Quand ces cocons arrivent au khan après un long trajet, il n’est pas rare d’en trouver ainsi troués en assez grande quantité, et de voir les papillons qui en sont sortis vaguer parmi les cocons pleins.
La première chose à faire, après la livraison, c’est de tuer les chrysalides dans les cocons, avant qu’elles se transforment en papillons et les gâtent. On transporte donc les cocons à l’étouffoir dans des espèces de plateaux creux qu’on dispose sur le rayon de l’appareil, lequel consiste en un châssis mobile à étagères, posé sur des roues, à l’intérieur duquel, lorsque la porte est fermée, on introduit un jet de vapeur. Dans le milieu de la porte est percée une espèce de judas, au-dessus duquel se trouve un thermomètre dont le réservoir est en communication avec l’intérieur de l’étouffoir.

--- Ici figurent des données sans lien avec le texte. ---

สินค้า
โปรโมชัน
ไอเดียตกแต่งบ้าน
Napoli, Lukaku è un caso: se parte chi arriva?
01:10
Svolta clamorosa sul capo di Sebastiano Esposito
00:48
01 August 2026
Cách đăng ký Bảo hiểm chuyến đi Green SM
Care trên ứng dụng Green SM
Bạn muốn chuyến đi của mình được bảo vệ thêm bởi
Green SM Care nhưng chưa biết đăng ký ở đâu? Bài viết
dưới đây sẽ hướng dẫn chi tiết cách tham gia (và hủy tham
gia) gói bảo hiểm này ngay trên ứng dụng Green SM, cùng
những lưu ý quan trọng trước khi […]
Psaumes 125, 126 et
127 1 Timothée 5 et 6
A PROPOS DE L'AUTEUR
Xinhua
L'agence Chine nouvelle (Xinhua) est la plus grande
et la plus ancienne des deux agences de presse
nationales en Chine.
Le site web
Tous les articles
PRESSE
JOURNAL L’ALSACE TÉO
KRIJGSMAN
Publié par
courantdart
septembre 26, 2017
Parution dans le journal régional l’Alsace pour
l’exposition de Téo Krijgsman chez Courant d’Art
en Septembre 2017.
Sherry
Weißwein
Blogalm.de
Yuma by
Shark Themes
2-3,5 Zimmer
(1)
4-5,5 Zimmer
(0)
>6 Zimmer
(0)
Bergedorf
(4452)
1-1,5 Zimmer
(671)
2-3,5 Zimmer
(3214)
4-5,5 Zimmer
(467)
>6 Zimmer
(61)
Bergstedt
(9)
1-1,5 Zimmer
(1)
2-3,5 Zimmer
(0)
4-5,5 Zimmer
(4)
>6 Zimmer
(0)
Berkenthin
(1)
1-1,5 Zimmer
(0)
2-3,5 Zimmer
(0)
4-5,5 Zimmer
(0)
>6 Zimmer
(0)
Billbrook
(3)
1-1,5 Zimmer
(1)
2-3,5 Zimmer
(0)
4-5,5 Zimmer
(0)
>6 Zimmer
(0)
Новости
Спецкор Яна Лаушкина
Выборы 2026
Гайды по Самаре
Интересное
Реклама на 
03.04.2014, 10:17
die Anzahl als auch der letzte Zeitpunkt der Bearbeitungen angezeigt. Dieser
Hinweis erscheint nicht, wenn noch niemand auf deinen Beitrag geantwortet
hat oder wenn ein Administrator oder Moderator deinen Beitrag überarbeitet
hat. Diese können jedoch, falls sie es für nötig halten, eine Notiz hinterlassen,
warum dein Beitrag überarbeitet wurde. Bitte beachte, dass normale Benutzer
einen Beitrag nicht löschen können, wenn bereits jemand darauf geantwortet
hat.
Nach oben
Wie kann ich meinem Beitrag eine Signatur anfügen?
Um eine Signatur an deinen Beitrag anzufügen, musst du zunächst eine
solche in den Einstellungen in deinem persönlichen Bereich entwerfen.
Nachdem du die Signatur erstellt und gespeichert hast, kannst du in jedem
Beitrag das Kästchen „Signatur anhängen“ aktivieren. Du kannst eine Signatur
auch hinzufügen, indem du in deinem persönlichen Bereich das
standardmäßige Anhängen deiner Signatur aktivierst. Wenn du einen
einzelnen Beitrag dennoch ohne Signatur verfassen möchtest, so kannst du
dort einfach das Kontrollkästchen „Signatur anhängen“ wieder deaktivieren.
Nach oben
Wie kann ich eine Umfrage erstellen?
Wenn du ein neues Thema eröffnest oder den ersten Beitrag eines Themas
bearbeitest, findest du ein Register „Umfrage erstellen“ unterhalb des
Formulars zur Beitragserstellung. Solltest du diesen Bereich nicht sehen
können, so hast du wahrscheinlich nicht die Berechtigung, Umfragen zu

Les plateaux remplis de cocons sont placés sur les rayons du châssis, qui, lorsqu’il est complètement garni, peut en contenir environ 2,000 ocques. La porte est alors fermée et le jet de vapeur admis à l’intérieur au moyen d’un robinet que l’on tourne ; un surveillant, consultant alternativement et sa montre et le thermomètre, détourne la vapeur et, au bout de trois minutes, ouvre le judas, puis, au moyen d’une paire de ciseaux, saisit l’un des cocons ; il l’ouvre, en retire la chrysalide, et, en la piquant de la pointe de ses ciseaux, s’assure qu’elle est morte. Si elle ne l’est pas, une demi-minute de plus d’exposition à la vapeur complétera l’opération ; si elle l’est, le surveillant ne pousse pas plus loin ses investigations : l’étouffoir est vidé, et une nouvelle fournée vient remplacer celle qui a subi l’opération.
En sortant de l’étouffoir, les cocons sont étendus à l’ombre, pour y refroidir et y sécher, après quoi on les remet aux trieuses qui les assortissent par qualités.
Les cocons sont généralement d’un beau jaune verdâtre ; mais il y en a aussi beaucoup de blancs, et, parmi les blancs, un certain nombre ont une teinte rosée d’une grande délicatesse.
Une fois assortis, ils sont remis dans des sacs, pesés et portés aux dévideuses.
Les ateliers de dévidage consistent en de vastes salles très élevées, traversées par deux rangées d’ouvrières, une de chaque côté. Elles sont assises devant une longue table. Devant elles est une bassine peu profonde, et elles tournent le dos aux dévidoirs mus par la vapeur.